I costi elevati degli alloggi sono visti come il problema principale in Alto Adige
Il tema dell’abitare rappresenta una grande sfida per molte persone in Alto Adige ed è oggetto di intense discussioni politiche e sociali. Una recente indagine di Eurac Research e ASTAT fornisce una base dati rappresentativa. Si tratta della terza collaborazione nell’ambito del panel ASTAT “Così pensa l’Alto Adige”. I risultati mostrano che l’80% delle persone intervistate considera i prezzi elevati degli immobili e degli affitti come il problema più pressante nell’ambito dell’abitare e dell’edilizia. A seguire i tassi di interesse elevati e le difficoltà connesse nell'ottenere un prestito (39%). Inoltre, sono stati menzionati anche fattori indiretti legati ai costi abitativi, come l’alto numero di seconde case e case vacanze (38%), la speculazione immobiliare (33%) e gli appartamenti sfitti e inutilizzati (29%). Infine, sono politicamente rilevanti anche le difficoltà burocratiche (24%) e il supporto alle persone a basso reddito percepito come insufficiente (22%).

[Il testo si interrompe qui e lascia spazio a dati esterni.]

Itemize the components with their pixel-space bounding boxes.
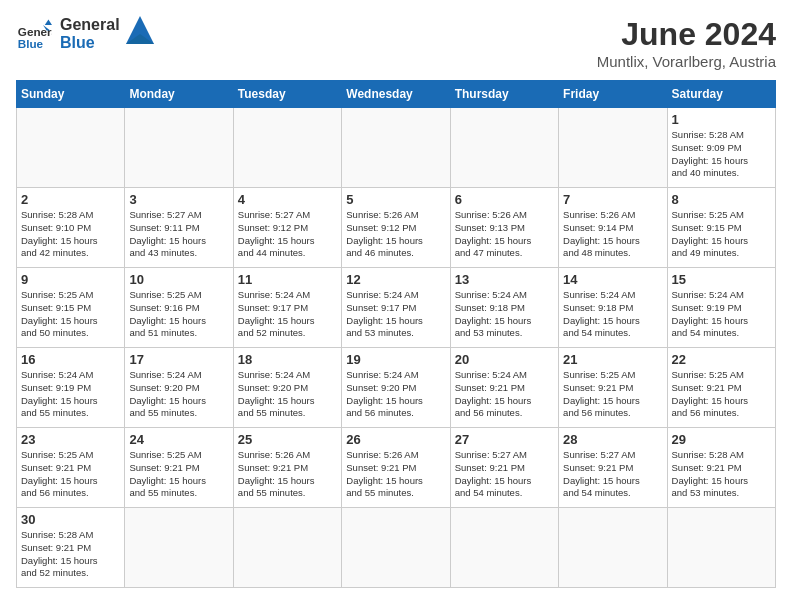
calendar-cell <box>233 508 341 588</box>
calendar-cell: 16Sunrise: 5:24 AM Sunset: 9:19 PM Dayli… <box>17 348 125 428</box>
day-number: 24 <box>129 432 228 447</box>
calendar-cell: 26Sunrise: 5:26 AM Sunset: 9:21 PM Dayli… <box>342 428 450 508</box>
day-number: 29 <box>672 432 771 447</box>
logo-icon: General Blue <box>16 16 52 52</box>
day-info: Sunrise: 5:24 AM Sunset: 9:21 PM Dayligh… <box>455 369 554 420</box>
day-number: 13 <box>455 272 554 287</box>
calendar-cell <box>559 508 667 588</box>
calendar-week-3: 16Sunrise: 5:24 AM Sunset: 9:19 PM Dayli… <box>17 348 776 428</box>
day-info: Sunrise: 5:24 AM Sunset: 9:19 PM Dayligh… <box>672 289 771 340</box>
day-number: 27 <box>455 432 554 447</box>
day-info: Sunrise: 5:28 AM Sunset: 9:09 PM Dayligh… <box>672 129 771 180</box>
day-info: Sunrise: 5:27 AM Sunset: 9:11 PM Dayligh… <box>129 209 228 260</box>
calendar-header-saturday: Saturday <box>667 81 775 108</box>
calendar-cell: 7Sunrise: 5:26 AM Sunset: 9:14 PM Daylig… <box>559 188 667 268</box>
day-number: 28 <box>563 432 662 447</box>
day-number: 7 <box>563 192 662 207</box>
day-info: Sunrise: 5:25 AM Sunset: 9:16 PM Dayligh… <box>129 289 228 340</box>
svg-marker-2 <box>45 20 52 25</box>
day-number: 16 <box>21 352 120 367</box>
calendar-cell: 20Sunrise: 5:24 AM Sunset: 9:21 PM Dayli… <box>450 348 558 428</box>
calendar-cell: 15Sunrise: 5:24 AM Sunset: 9:19 PM Dayli… <box>667 268 775 348</box>
calendar-cell <box>125 508 233 588</box>
calendar-cell <box>450 108 558 188</box>
calendar-header-friday: Friday <box>559 81 667 108</box>
month-title: June 2024 <box>597 16 776 53</box>
day-number: 1 <box>672 112 771 127</box>
day-number: 8 <box>672 192 771 207</box>
day-number: 21 <box>563 352 662 367</box>
day-info: Sunrise: 5:24 AM Sunset: 9:20 PM Dayligh… <box>129 369 228 420</box>
calendar-cell: 27Sunrise: 5:27 AM Sunset: 9:21 PM Dayli… <box>450 428 558 508</box>
calendar-cell: 28Sunrise: 5:27 AM Sunset: 9:21 PM Dayli… <box>559 428 667 508</box>
calendar-week-2: 9Sunrise: 5:25 AM Sunset: 9:15 PM Daylig… <box>17 268 776 348</box>
calendar-cell: 8Sunrise: 5:25 AM Sunset: 9:15 PM Daylig… <box>667 188 775 268</box>
day-info: Sunrise: 5:26 AM Sunset: 9:21 PM Dayligh… <box>238 449 337 500</box>
calendar-header-tuesday: Tuesday <box>233 81 341 108</box>
calendar-cell: 1Sunrise: 5:28 AM Sunset: 9:09 PM Daylig… <box>667 108 775 188</box>
calendar-cell: 10Sunrise: 5:25 AM Sunset: 9:16 PM Dayli… <box>125 268 233 348</box>
calendar-cell: 29Sunrise: 5:28 AM Sunset: 9:21 PM Dayli… <box>667 428 775 508</box>
svg-text:General: General <box>18 25 52 38</box>
day-number: 30 <box>21 512 120 527</box>
calendar-header-sunday: Sunday <box>17 81 125 108</box>
day-info: Sunrise: 5:26 AM Sunset: 9:14 PM Dayligh… <box>563 209 662 260</box>
calendar-cell: 17Sunrise: 5:24 AM Sunset: 9:20 PM Dayli… <box>125 348 233 428</box>
location-title: Muntlix, Vorarlberg, Austria <box>597 53 776 70</box>
calendar-cell: 3Sunrise: 5:27 AM Sunset: 9:11 PM Daylig… <box>125 188 233 268</box>
day-number: 3 <box>129 192 228 207</box>
logo-blue-text: Blue <box>60 34 120 52</box>
header: General Blue General Blue June 2024 Munt… <box>16 16 776 70</box>
day-number: 25 <box>238 432 337 447</box>
day-info: Sunrise: 5:27 AM Sunset: 9:12 PM Dayligh… <box>238 209 337 260</box>
day-info: Sunrise: 5:26 AM Sunset: 9:21 PM Dayligh… <box>346 449 445 500</box>
day-info: Sunrise: 5:25 AM Sunset: 9:15 PM Dayligh… <box>672 209 771 260</box>
calendar-cell: 30Sunrise: 5:28 AM Sunset: 9:21 PM Dayli… <box>17 508 125 588</box>
day-info: Sunrise: 5:24 AM Sunset: 9:20 PM Dayligh… <box>346 369 445 420</box>
day-info: Sunrise: 5:27 AM Sunset: 9:21 PM Dayligh… <box>563 449 662 500</box>
calendar-table: SundayMondayTuesdayWednesdayThursdayFrid… <box>16 80 776 588</box>
calendar-cell <box>559 108 667 188</box>
logo-triangle-icon <box>126 16 154 44</box>
day-number: 17 <box>129 352 228 367</box>
calendar-header-row: SundayMondayTuesdayWednesdayThursdayFrid… <box>17 81 776 108</box>
calendar-cell <box>342 108 450 188</box>
day-number: 23 <box>21 432 120 447</box>
day-number: 14 <box>563 272 662 287</box>
day-info: Sunrise: 5:26 AM Sunset: 9:13 PM Dayligh… <box>455 209 554 260</box>
day-number: 15 <box>672 272 771 287</box>
day-number: 22 <box>672 352 771 367</box>
calendar-cell <box>667 508 775 588</box>
day-info: Sunrise: 5:24 AM Sunset: 9:17 PM Dayligh… <box>346 289 445 340</box>
day-info: Sunrise: 5:27 AM Sunset: 9:21 PM Dayligh… <box>455 449 554 500</box>
calendar-cell <box>450 508 558 588</box>
day-info: Sunrise: 5:26 AM Sunset: 9:12 PM Dayligh… <box>346 209 445 260</box>
day-number: 12 <box>346 272 445 287</box>
day-info: Sunrise: 5:25 AM Sunset: 9:15 PM Dayligh… <box>21 289 120 340</box>
calendar-header-monday: Monday <box>125 81 233 108</box>
logo: General Blue General Blue <box>16 16 154 52</box>
day-info: Sunrise: 5:24 AM Sunset: 9:20 PM Dayligh… <box>238 369 337 420</box>
day-number: 19 <box>346 352 445 367</box>
calendar-cell <box>342 508 450 588</box>
day-info: Sunrise: 5:24 AM Sunset: 9:18 PM Dayligh… <box>455 289 554 340</box>
logo-general-text: General <box>60 16 120 34</box>
calendar-cell: 18Sunrise: 5:24 AM Sunset: 9:20 PM Dayli… <box>233 348 341 428</box>
day-info: Sunrise: 5:28 AM Sunset: 9:21 PM Dayligh… <box>21 529 120 580</box>
calendar-cell: 6Sunrise: 5:26 AM Sunset: 9:13 PM Daylig… <box>450 188 558 268</box>
day-number: 10 <box>129 272 228 287</box>
calendar-cell: 19Sunrise: 5:24 AM Sunset: 9:20 PM Dayli… <box>342 348 450 428</box>
day-info: Sunrise: 5:25 AM Sunset: 9:21 PM Dayligh… <box>129 449 228 500</box>
calendar-cell: 4Sunrise: 5:27 AM Sunset: 9:12 PM Daylig… <box>233 188 341 268</box>
day-number: 5 <box>346 192 445 207</box>
calendar-cell: 22Sunrise: 5:25 AM Sunset: 9:21 PM Dayli… <box>667 348 775 428</box>
day-number: 11 <box>238 272 337 287</box>
calendar-cell: 5Sunrise: 5:26 AM Sunset: 9:12 PM Daylig… <box>342 188 450 268</box>
calendar-week-1: 2Sunrise: 5:28 AM Sunset: 9:10 PM Daylig… <box>17 188 776 268</box>
day-number: 2 <box>21 192 120 207</box>
calendar-cell <box>125 108 233 188</box>
calendar-cell: 24Sunrise: 5:25 AM Sunset: 9:21 PM Dayli… <box>125 428 233 508</box>
svg-text:Blue: Blue <box>18 37 44 50</box>
day-info: Sunrise: 5:28 AM Sunset: 9:21 PM Dayligh… <box>672 449 771 500</box>
calendar-cell: 9Sunrise: 5:25 AM Sunset: 9:15 PM Daylig… <box>17 268 125 348</box>
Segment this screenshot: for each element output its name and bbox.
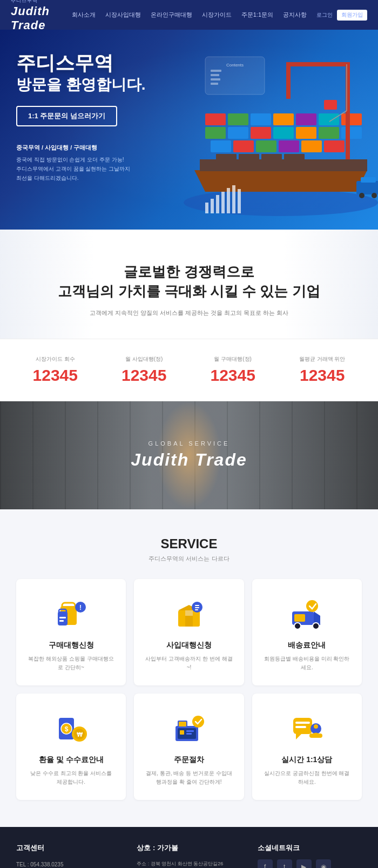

Prezzi immobiliari elevati e costi di gestione gravano sui bilanci familiari
Non solo gli affitti e il rimborso dei mutui contribuiscono alla crescente pressione dei costi abitativi, ma anche altre spese correnti legate alla casa, come quelle per elettricità e riscaldamento, e altre spese accessorie. “Per questo motivo, abbiamo chiesto a coloro che hanno partecipato quanto fosse facile o difficile, nel 2023, gestire i costi complessivi dell’abitare a livello familiare”, spiega Christoph Kircher, sociologo del Center for Advanced Studies di Eurac Research. Più di un terzo delle persone intervistate ha risposto che per loro è stato (piuttosto o molto) difficile far fronte ai costi abitativi complessivi. Solo un quinto ha dichiarato di averli affrontati senza difficoltà. Sono emerse differenze in base alla località di residenza e alla tipologia di abitazione. A Bolzano, ad esempio, la percezione della pressione abitativa è avvertita più intensamente rispetto alla media provinciale (45% contro 34%). Inoltre, secondo i risultati dello studio, le persone in affitto hanno più spesso difficoltà a sostenere i costi abitativi rispetto a chi vive in una casa di proprietà (52 % contro 32 %).
Le condizioni di vita precarie – incluse le situazioni abitative insicure – possono minare la fiducia nelle istituzioni politiche e favorire il risentimento nei confronti della politica, soprattutto se chi ne è colpito si sente abbandonato.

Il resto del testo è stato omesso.